Si Bujumbura – capitale du Burundi – a annoncé avant Pretoria son retrait de la CPI, il n’en reste pas moins que l’Afrique du Sud quittera certainement celle-ci avant le Burundi. Car, pour se retirer du Traité de Rome – le statut fondateur de la CPI – un État doit d’abord en informer officiellement le secrétaire général de l’ONU.
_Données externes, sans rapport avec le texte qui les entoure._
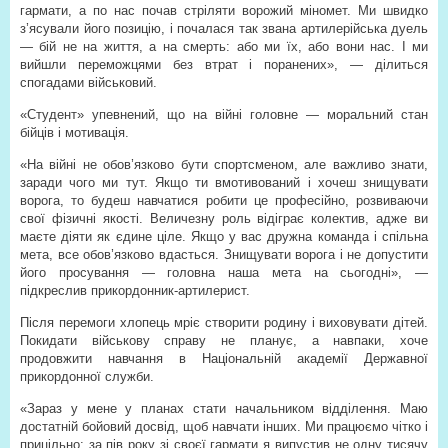
гармати, а по нас почав стріляти ворожий міномет. Ми швидко
з’ясували його позицію, і почалася так звана артилерійська дуель
— бій не на життя, а на смерть: або ми їх, або вони нас. І ми
вийшли переможцями без втрат і поранених», — ділиться
спогадами військовий.
«Студент» упевнений, що на війні головне — моральний стан
бійців і мотивація.
«На війні не обов’язково бути спортсменом, але важливо знати,
заради чого ми тут. Якщо ти вмотивований і хочеш знищувати
ворога, то будеш навчатися робити це професійно, розвиваючи
свої фізичні якості. Величезну роль відіграє колектив, адже ви
маєте діяти як єдине ціле. Якщо у вас дружна команда і спільна
мета, все обов’язково вдасться. Знищувати ворога і не допустити
його просування — головна наша мета на сьогодні», —
підкреслив прикордонник-артилерист.
Після перемоги хлопець мріє створити родину і виховувати дітей.
Покидати військову справу не планує, а навпаки, хоче
продовжити навчання в Національній академії Державної
прикордонної служби.
«Зараз у мене у планах стати начальником відділення. Маю
достатній бойовий досвід, щоб навчати інших. Ми працюємо чітко і
прицільно: за пів року зі своєї гармати я випустив не одну тисячу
Une fois l’information reçue, le retrait du pays en question prend officiellement effet un an plus tard. Or, les Nations Unies ont reçu le courrier officiel de Pretoria mercredi 19 octobre, tandis que le Burundi n’a toujours pas envoyé la sienne. Malgré tout, l’annonce officielle du Burundi à l’ONU ne devrait pas tarder dans la mesure où, il y a maintenant deux semaines, son Parlement a voté en faveur du retrait de la CPI. Une décision qu’a confirmée par décret Pierre Nkurunziza, le Président burundais, mardi 18 octobre.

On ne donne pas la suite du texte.